On the other hand, cattle are maybe 50 or 60 percent like us humans. Plants are about 25 percent similar to humans in their DNA, and so they are persons who are about 25 percent like us. Slime molds (among the simplest of the eukaryotes) are about 18 percent similar, and are therefore persons that percent similar to us. Yes, that means that chimps and bonobos are 1 to 5 percent different, plants 75 percent different, and slime molds 82 percent different. But the point?
Is there any point where there is a clear dividing line between the kindreds? Sure, we can classify based on group likenesses and suchlike, but our classifications are a description of reality, not reality itself.
Even the archaic relatives of bacteria share at least a few percent of the DNA of humans. So, even though they are all very different from us, we can say that they do share at least some of our traits—that they are at least a few percent like us.
We can say they are other-than-human persons who differ from us in many ways, but still share some characteristics. And maybe most WEIRD people can wrap their heads around this concept, and understand the idea of other living things being other-than-human persons.
At the very least, we should recognize that they are our relations, our ‘kin,’ even if separated by hundreds of million to several billion years of evolution.
But for WEIRD people, the step to inanimate stuff being people is a more difficult jump. When you think about it, some non-living things will become part of living things, and parts of some living things will become part of the nonliving things. So even the inanimate “theys” in the world still have something in common with us humans, against whom we are measuring similarity.
Maybe only a few percent, maybe less—but none of it ever drops to zero percent, even if it comes close. After all, they are still made of matter, of atoms, of energy, and they are here in the world with us, subject to the same laws of physics within the same environmental context. Even in another galaxy.
Some things will never be part of living things as we define them, but they still have some fraction of attributes that are related to humans—made of atoms of the same sort as in humans, subject to gravity and the other forces and laws of physics, and so on. So, even though they may be 99.999 percent different, they are still a little bit like us, even if it’s just 0.001 percent, or even less.
WEIRD people classify them as “It.” Animists, on the other hand, recognize that we can choose to extend to them the category of personhood, a status as persons who are other-than-human, who are deserving of consideration and respect due to any human person, even though they are different. This is what a WEIRD person who is seeking to become an animist must do—stretch the definitions in their minds so that they can make anything else in the universe be a person, just like them.

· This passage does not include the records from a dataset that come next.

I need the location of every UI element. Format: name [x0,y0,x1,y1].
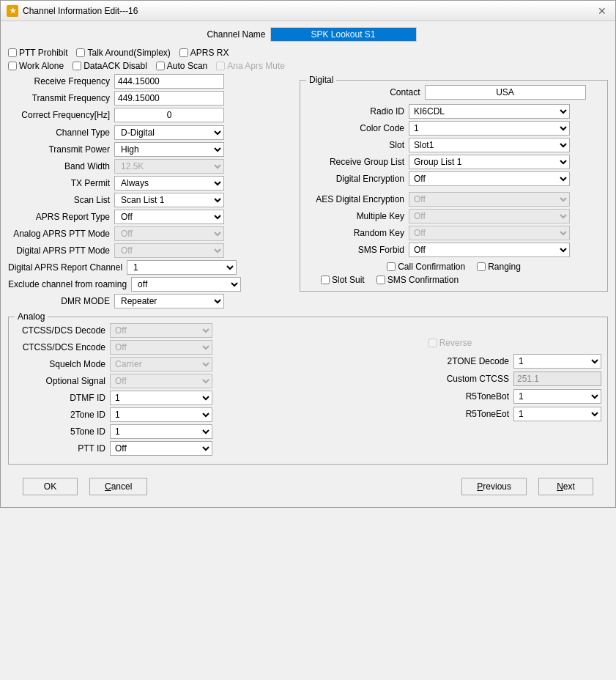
digital-aprs-report-label: Digital APRS Report Channel [8,262,127,273]
auto-scan-checkbox[interactable] [156,62,165,70]
scan-list-select[interactable]: Scan List 1 [114,193,224,207]
squelch-select: Carrier [110,357,212,372]
channel-name-input[interactable] [270,27,417,42]
sms-confirm-checkbox[interactable] [376,276,385,284]
aprs-rx-checkbox[interactable] [179,48,188,57]
work-alone-check[interactable]: Work Alone [8,61,64,71]
slot-suit-check[interactable]: Slot Suit [321,275,365,285]
digital-aprs-ptt-select: Off [114,243,224,258]
squelch-label: Squelch Mode [15,359,110,369]
top-checkboxes-row1: PTT Prohibit Talk Around(Simplex) APRS R… [8,48,608,58]
correct-freq-input[interactable] [114,108,224,122]
squelch-row: Squelch Mode Carrier [15,357,293,372]
digital-encryption-select[interactable]: Off [409,171,570,186]
ctcss-decode-row: CTCSS/DCS Decode Off [15,323,293,338]
ptt-id-row: PTT ID Off [15,441,293,456]
ranging-check[interactable]: Ranging [477,262,521,272]
reverse-label: Reverse [439,338,472,348]
transmit-power-select[interactable]: High Low [114,142,224,157]
ctcss-encode-select: Off [110,340,212,355]
ranging-label: Ranging [488,262,521,272]
sms-confirm-label: SMS Confirmation [387,275,459,285]
contact-input[interactable] [425,85,586,100]
fivetone-id-select[interactable]: 1 [110,424,212,439]
analog-group-box: Analog CTCSS/DCS Decode Off CTCSS/DCS En… [8,317,608,465]
dtmf-id-row: DTMF ID 1 [15,391,293,405]
slot-select[interactable]: Slot1 [409,138,570,152]
dtmf-id-label: DTMF ID [15,393,110,403]
band-width-label: Band Width [8,161,114,171]
tx-permit-row: TX Permit Always [8,176,294,191]
next-button[interactable]: Next [538,478,593,495]
color-code-label: Color Code [306,123,409,133]
channel-type-select[interactable]: D-Digital [114,125,224,140]
talk-around-check[interactable]: Talk Around(Simplex) [76,48,170,58]
talk-around-checkbox[interactable] [76,48,85,57]
aes-section: AES Digital Encryption Off Multiple Key … [306,192,601,257]
close-button[interactable]: ✕ [595,4,609,18]
optional-signal-row: Optional Signal Off [15,374,293,388]
r5tone-bot-select[interactable]: 1 [513,389,601,404]
twotone-id-label: 2Tone ID [15,410,110,420]
twotone-id-select[interactable]: 1 [110,407,212,422]
sms-confirm-check[interactable]: SMS Confirmation [376,275,459,285]
digital-aprs-ptt-label: Digital APRS PTT Mode [8,245,114,256]
scan-list-label: Scan List [8,195,114,205]
main-area: Receive Frequency Transmit Frequency Cor… [8,74,608,311]
ptt-id-select[interactable]: Off [110,441,212,456]
receive-group-label: Receive Group List [306,157,409,167]
dmr-mode-label: DMR MODE [8,296,114,306]
correct-freq-label: Correct Frequency[Hz] [8,110,114,120]
data-ack-check[interactable]: DataACK Disabl [73,61,147,71]
tx-permit-select[interactable]: Always [114,176,224,191]
data-ack-label: DataACK Disabl [84,61,147,71]
sms-forbid-select[interactable]: Off [409,243,570,257]
transmit-freq-input[interactable] [114,91,224,106]
dmr-mode-select[interactable]: Repeater [114,294,224,308]
custom-ctcss-row: Custom CTCSS [299,372,601,386]
color-code-select[interactable]: 1 [409,121,570,136]
call-confirm-checkbox[interactable] [387,262,396,271]
channel-type-label: Channel Type [8,128,114,138]
twotone-decode-row: 2TONE Decode 1 [299,354,601,369]
app-icon: ★ [7,5,18,17]
analog-group-title: Analog [15,311,48,322]
cancel-button[interactable]: Cancel [89,478,147,495]
ptt-prohibit-check[interactable]: PTT Prohibit [8,48,67,58]
twotone-decode-select[interactable]: 1 [513,354,601,369]
aprs-report-row: APRS Report Type Off [8,210,294,224]
work-alone-checkbox[interactable] [8,62,17,70]
band-width-row: Band Width 12.5K [8,159,294,174]
receive-group-select[interactable]: Group List 1 [409,155,570,169]
digital-aprs-report-select[interactable]: 1 [127,260,237,275]
aprs-rx-check[interactable]: APRS RX [179,48,229,58]
radio-id-select[interactable]: KI6CDL [409,104,570,119]
slot-row: Slot Slot1 [306,138,601,152]
ptt-prohibit-checkbox[interactable] [8,48,17,57]
call-confirm-check[interactable]: Call Confirmation [387,262,465,272]
scan-list-row: Scan List Scan List 1 [8,193,294,207]
dtmf-id-select[interactable]: 1 [110,391,212,405]
receive-freq-input[interactable] [114,74,224,89]
auto-scan-check[interactable]: Auto Scan [156,61,207,71]
slot-suit-checkbox[interactable] [321,276,330,284]
random-key-row: Random Key Off [306,226,601,240]
exclude-roaming-select[interactable]: off [131,277,241,292]
slot-suit-label: Slot Suit [332,275,365,285]
data-ack-checkbox[interactable] [73,62,81,70]
analog-main: CTCSS/DCS Decode Off CTCSS/DCS Encode Of… [15,323,601,458]
ana-aprs-mute-label: Ana Aprs Mute [227,61,285,71]
multiple-key-label: Multiple Key [306,211,409,221]
ok-button[interactable]: OK [23,478,78,495]
reverse-check-row: Reverse [299,338,601,348]
previous-button[interactable]: Previous [461,478,527,495]
channel-type-row: Channel Type D-Digital [8,125,294,140]
ptt-prohibit-label: PTT Prohibit [19,48,67,58]
ctcss-encode-row: CTCSS/DCS Encode Off [15,340,293,355]
multiple-key-select: Off [409,209,570,223]
digital-group-box: Digital Contact Radio ID KI6CDL Color Co… [300,80,608,292]
r5tone-bot-row: R5ToneBot 1 [299,389,601,404]
ranging-checkbox[interactable] [477,262,486,271]
r5tone-eot-select[interactable]: 1 [513,407,601,421]
aprs-report-select[interactable]: Off [114,210,224,224]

So, to become an animist, I would say that a WEIRD person must break out of the WEIRD thought patterns, the worldview. It’s not easy to do; I still haven’t completely mastered it. It would probably be easier if I learned a language that was more compatible with animism than English is. But I’m working on breaking out, because animism is the way I relate to the world, not in the WEIRD way I learned to relate to the world through the dominant culture where and when I live.